Data excerpts:
········
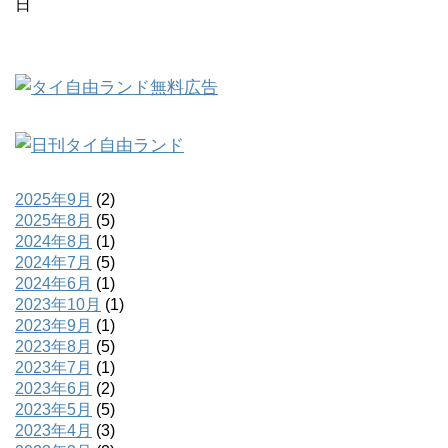
日
2025年9月
(2)
2025年8月
(5)
2024年8月
(1)
2024年7月
(5)
2024年6月
(1)
2023年10月
(1)
2023年9月
(1)
2023年8月
(5)
2023年7月
(1)
2023年6月
(2)
2023年5月
(5)
2023年4月
(3)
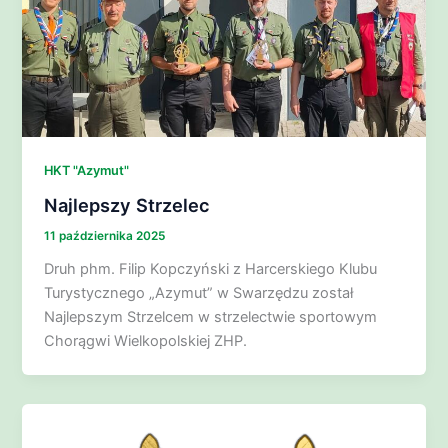
HKT "Azymut"
Najlepszy Strzelec
11 października 2025
Druh phm. Filip Kopczyński z Harcerskiego Klubu
Turystycznego „Azymut” w Swarzędzu został
Najlepszym Strzelcem w strzelectwie sportowym
Chorągwi Wielkopolskiej ZHP.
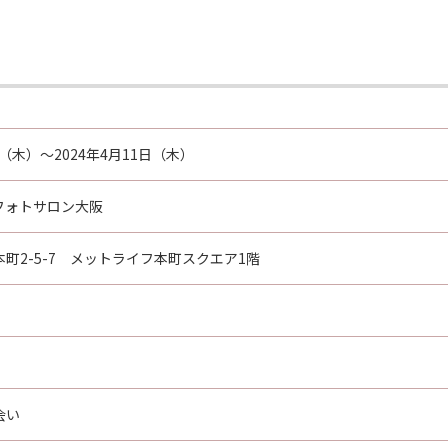
日（木）～2024年4月11日（木）
フォトサロン大阪
町2-5-7 メットライフ本町スクエア1階
会い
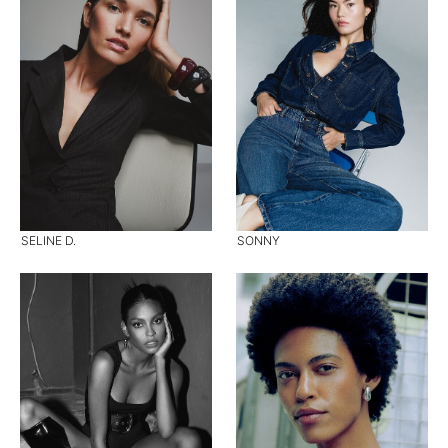
SELINE D.
SONNY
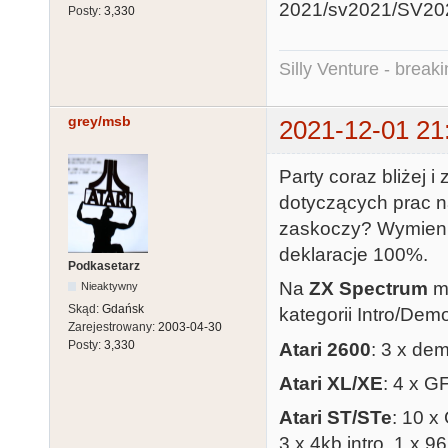
Posty:
3,330
Silly Venture - break
grey/msb
2021-12-01 21
Party coraz bliżej 
dotyczących prac n
zaskoczy? Wymienia
deklaracje 100%.
Podkasetarz
Na
ZX Spectrum
ma
Nieaktywny
Skąd:
Gdańsk
kategorii Intro/De
Zarejestrowany:
2003-04-30
Posty:
3,330
Atari 2600
: 3 x dem
Atari XL/XE
: 4 x G
Atari ST/STe
: 10 x
3 x 4kb intro, 1 x 9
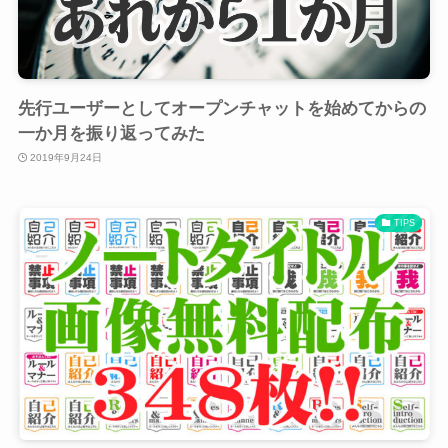
先行ユーザーとしてオープンチャットを始めてからの
一か月を振り返ってみた
2019年9月24日
TIPS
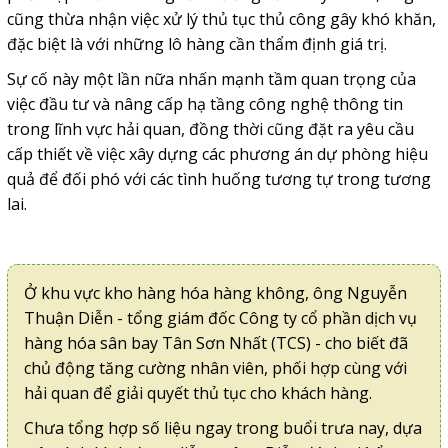
cũng thừa nhận việc xử lý thủ tục thủ công gây khó khăn,
đặc biệt là với những lô hàng cần thẩm định giá trị.
Sự cố này một lần nữa nhấn mạnh tầm quan trọng của
việc đầu tư và nâng cấp hạ tầng công nghệ thông tin
trong lĩnh vực hải quan, đồng thời cũng đặt ra yêu cầu
cấp thiết về việc xây dựng các phương án dự phòng hiệu
quả để đối phó với các tình huống tương tự trong tương
lai.
Ở khu vực kho hàng hóa hàng không, ông Nguyễn
Thuận Diễn - tổng giám đốc Công ty cổ phần dịch vụ
hàng hóa sân bay Tân Sơn Nhất (TCS) - cho biết đã
chủ động tăng cường nhân viên, phối hợp cùng với
hải quan để giải quyết thủ tục cho khách hàng.
Chưa tổng hợp số liệu ngay trong buổi trưa nay, dựa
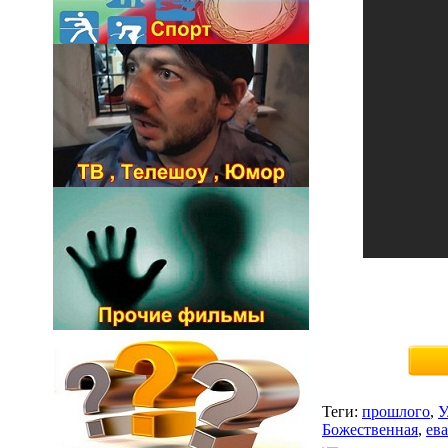
Теги
:
прошлого
,
У
Божественная
,
ева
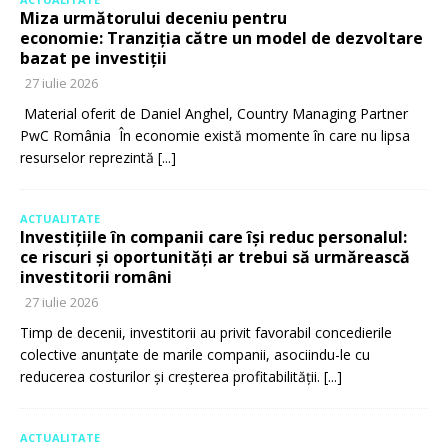
Miza următorului deceniu pentru
economie: Tranziția către un model de dezvoltare
bazat pe investiții
27 iulie 2026
Material oferit de Daniel Anghel, Country Managing Partner
PwC România În economie există momente în care nu lipsa
resurselor reprezintă
[...]
ACTUALITATE
Investițiile în companii care își reduc personalul:
ce riscuri și oportunități ar trebui să urmărească
investitorii români
27 iulie 2026
Timp de decenii, investitorii au privit favorabil concedierile
colective anunțate de marile companii, asociindu-le cu
reducerea costurilor și creșterea profitabilității.
[...]
ACTUALITATE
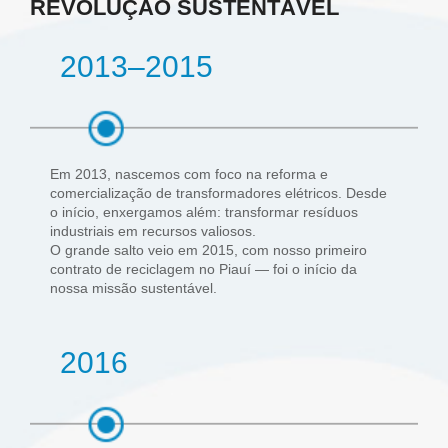
REVOLUÇÃO SUSTENTÁVEL
2013–2015
Em 2013, nascemos com foco na reforma e
comercialização de transformadores elétricos. Desde
o início, enxergamos além: transformar resíduos
industriais em recursos valiosos.
O grande salto veio em 2015, com nosso primeiro
contrato de reciclagem no Piauí — foi o início da
nossa missão sustentável.
2016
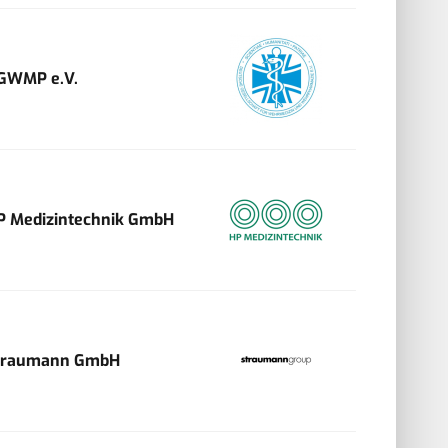
GWMP e.V.
P Medizintechnik GmbH
traumann GmbH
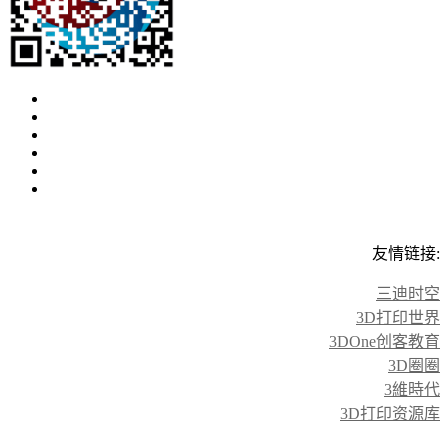
友情链接:
三迪时空
3D打印世界
3DOne创客教育
3D圈圈
3維時代
3D打印资源库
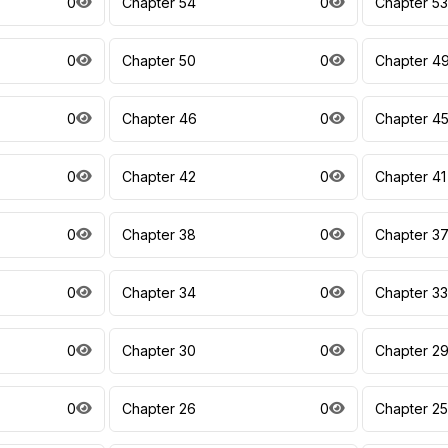
0
Chapter 54
0
Chapter 53
0
Chapter 50
0
Chapter 4
0
Chapter 46
0
Chapter 4
0
Chapter 42
0
Chapter 41
0
Chapter 38
0
Chapter 3
0
Chapter 34
0
Chapter 33
0
Chapter 30
0
Chapter 2
0
Chapter 26
0
Chapter 25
········
WHAT THE TASK ASKS :: Transcribe every entry above exactly. Omit all pictures.

TASK OUTPUT ::
日
2025年9月
(2)
2025年8月
(5)
2024年8月
(1)
2024年7月
(5)
2024年6月
(1)
2023年10月
(1)
2023年9月
(1)
2023年8月
(5)
2023年7月
(1)
2023年6月
(2)
2023年5月
(5)
2023年4月
(3)
HKT "Azymut"
Najlepszy Strzelec
11 października 2025
Druh phm. Filip Kopczyński z Harcerskiego Klubu
Turystycznego „Azymut” w Swarzędzu został
Najlepszym Strzelcem w strzelectwie sportowym
Chorągwi Wielkopolskiej ZHP.
日（木）～2024年4月11日（木）
フォトサロン大阪
町2-5-7 メットライフ本町スクエア1階
会い
SELINE D.
SONNY
Posty:
3,330
Silly Venture - break
grey/msb
2021-12-01 21
Party coraz bliżej 
dotyczących prac n
zaskoczy? Wymienia
deklaracje 100%.
Podkasetarz
Na
ZX Spectrum
ma
Nieaktywny
Skąd:
Gdańsk
kategorii Intro/De
Zarejestrowany:
2003-04-30
Posty:
3,330
Atari 2600
: 3 x dem
Atari XL/XE
: 4 x G
Atari ST/STe
: 10 x
3 x 4kb intro, 1 x 9
先行ユーザーとしてオープンチャットを始めてからの
一か月を振り返ってみた
2019年9月24日
TIPS
cũng thừa nhận việc xử lý thủ tục thủ công gây khó khăn,
đặc biệt là với những lô hàng cần thẩm định giá trị.
Sự cố này một lần nữa nhấn mạnh tầm quan trọng của
việc đầu tư và nâng cấp hạ tầng công nghệ thông tin
trong lĩnh vực hải quan, đồng thời cũng đặt ra yêu cầu
cấp thiết về việc xây dựng các phương án dự phòng hiệu
quả để đối phó với các tình huống tương tự trong tương
lai.
Ở khu vực kho hàng hóa hàng không, ông Nguyễn
Thuận Diễn - tổng giám đốc Công ty cổ phần dịch vụ
hàng hóa sân bay Tân Sơn Nhất (TCS) - cho biết đã
chủ động tăng cường nhân viên, phối hợp cùng với
hải quan để giải quyết thủ tục cho khách hàng.
Chưa tổng hợp số liệu ngay trong buổi trưa nay, dựa
Теги
:
прошлого
,
У
Божественная
,
ева
Miza următorului deceniu pentru
economie: Tranziția către un model de dezvoltare
bazat pe investiții
27 iulie 2026
Material oferit de Daniel Anghel, Country Managing Partner
PwC România În economie există momente în care nu lipsa
resurselor reprezintă
[...]
ACTUALITATE
Investițiile în companii care își reduc personalul:
ce riscuri și oportunități ar trebui să urmărească
investitorii români
27 iulie 2026
Timp de decenii, investitorii au privit favorabil concedierile
colective anunțate de marile companii, asociindu-le cu
reducerea costurilor și creșterea profitabilității.
[...]
ACTUALITATE
REVOLUÇÃO SUSTENTÁVEL
2013–2015
Em 2013, nascemos com foco na reforma e
comercialização de transformadores elétricos. Desde
o início, enxergamos além: transformar resíduos
industriais em recursos valiosos.
O grande salto veio em 2015, com nosso primeiro
contrato de reciclagem no Piauí — foi o início da
nossa missão sustentável.
2016
GWMP e.V.
P Medizintechnik GmbH
traumann GmbH
友情链接:
三迪时空
3D打印世界
3DOne创客教育
3D圈圈
3維時代
3D打印资源库
0
Chapter 54
0
Chapter 53
0
Chapter 50
0
Chapter 4
0
Chapter 46
0
Chapter 4
0
Chapter 42
0
Chapter 41
0
Chapter 38
0
Chapter 3
0
Chapter 34
0
Chapter 33
0
Chapter 30
0
Chapter 2
0
Chapter 26
0
Chapter 25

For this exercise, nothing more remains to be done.